Auch FDP-Chef Christian Lindner hält eine Beteiligung seiner Partei an einer Jamaika-Koalition mit CDU und Grünen in Hessen für möglich. Die Liberalen stünden "immer zur Verfügung", wenn es um eine Regierungsbeteiligung gehe, sagte Lindner im ZDF. Die Voraussetzung sei aber ein "partnerschaftliches Miteinander", in dem "Inhalte möglich sein" müssten. Der hessische FDP-Spitzenkandidat René Rock sagte, Jamaika sei "in Hessen einfacher als im Bund". "Wir werden sondieren und würden uns freuen, unsere Politik umsetzen zu können", fügte er hinzu. Es gebe "grundsätzliche Themen in Berlin, die nicht so grundsätzlich für Hessen sind".

Der AfD-Vorsitzende Jörg Meuthen zeigte sich rundum zufrieden mit dem Wahlergebnis. "Wir haben unsere Wahlziele allesamt erreicht", sagte er mit Blick auf den Einzug seiner Partei in den nunmehr 16. Landtag. Der Frage nach einer Koalition mit der CDU in Hessen erteilte er eine Absage. "Wir sehen im Moment auch keine Grundlage für eine solche Zusammenarbeit", sagte Meuthen. "Wir machen das, was wir in den anderen Landtagen und im Bundestag auch schon machen: nämlich gute, konstruktive Oppositionsarbeit."

SPD-Landeschef Schäfer-Gümbel ließ offen, ob er persönliche Konsequenzen aus der historischen Wahlniederlage ziehen wird. "Der heutige Abend ist bitter für die hessische SPD und er ist es auch für mich persönlich", sagte Schäfer-Gümbel. Persönliche Konsequenzen habe die Parteiführung bereits erörtert. "Das haben wir heute schon besprochen, wir werden es auch morgen besprechen", sagte er. Aber: "Sie wissen, dass ich niemand bin, der einfach aus der Verantwortung flieht." Er habe die hessische SPD in den vergangenen zehn Jahren aus einer schweren Krise geführt. "Jetzt sind wir an einem Punkt, wo wir darüber erneut reden müssen. Und das werden wir auch."

Merkel und Nahles bestreiten "Schicksalswahl"

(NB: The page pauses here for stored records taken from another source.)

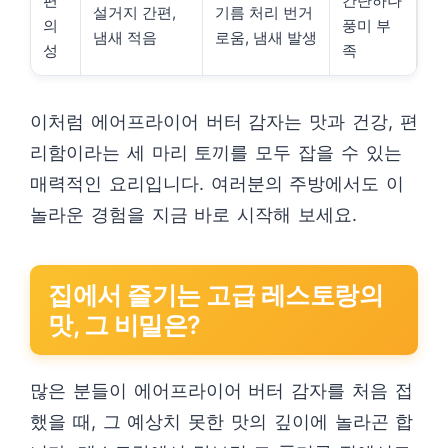
편
간단하나
설거지 간편,
기름 처리 번거
의
풍미 부
냄새 적음
로움, 냄새 발생
성
족
이처럼 에어프라이어 버터 감자는 맛과 건강, 편
리함이라는 세 마리 토끼를 모두 잡을 수 있는
매력적인 요리입니다. 여러분의 주방에서도 이
놀라운 경험을 지금 바로 시작해 보세요.
집에서 즐기는 고급 레스토랑의
맛, 그 비밀은?
많은 분들이 에어프라이어 버터 감자를 처음 접
했을 때, 그 예상치 못한 맛의 깊이에 놀라곤 합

Schäfer-Gümbel führte die schweren Verluste der SPD allein auf den Bundestrend zurück. In Hessen habe die Partei in der Opposition die Themen des Wahlkampfes gesetzt und in allen Umfragen hohe Kompetenzzuschreibungen erhalten. "Aber gegen diesen Bundestrend waren wir völlig hilflos und machtlos", sagte er. "Die SPD ist in einer schweren Vertrauens- und Glaubwürdigkeitskrise." Dies sei eine langfristige Entwicklung. "Deshalb muss sich vieles verändern."

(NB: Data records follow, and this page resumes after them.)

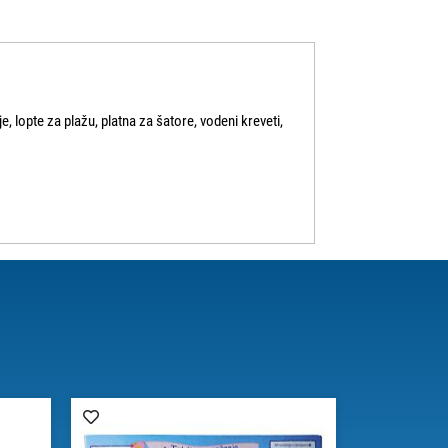
e, lopte za plažu, platna za šatore, vodeni kreveti,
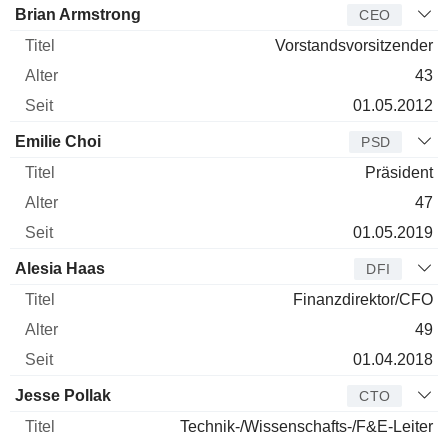
Manager
Titel
Alter
Seit
Brian Armstrong
CEO
Vorstandsvorsitzender
43
01.05.2012
Emilie Choi
PSD
Präsident
47
01.05.2019
Alesia Haas
DFI
Finanzdirektor/CFO
49
01.04.2018
Jesse Pollak
CTO
Technik-/Wissenschafts-/F&E-Leiter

Die Talfahrten von CDU und SPD in Hessen könnten auch die Bundesvorsitzenden, Kanzlerin Angela Merkel und Andrea Nahles, sowie die große Koalition in Berlin weiter unter Druck setzen. Der Wahlkampf in Hessen wurde belastet durch GroKo-Streitigkeiten etwa über die Migrationspolitik und die schwelende Diesel-Krise. Bouffier gilt als ein Vertrauter Merkels. Möglich ist, dass angesichts der Verluste in Hessen nun auch die Rufe nach ihrer Ablösung als CDU-Chefin wieder lauter werden. Hinzu kommt, dass in der SPD nach den neuerlichen Einbußen die GroKo-Kritiker an Rückenwind gewinnen könnten - was im Extremfall zu einem Rückzug aus dem Regierungsbündnis führen könnte. Nahles wehrte sich zuletzt dagegen, der Abstimmung in Hessen eine Bedeutung als "Schicksalswahl" beizumessen. Ähnlich hatte sich auch Merkel geäußert.

Der Absturz von CDU und SPD in Hessen hatte sich seit Wochen in Umfragen abgezeichnet - auch angesichts der Unzufriedenheit vieler Bürger mit der Politik der Großen Koalition in Berlin.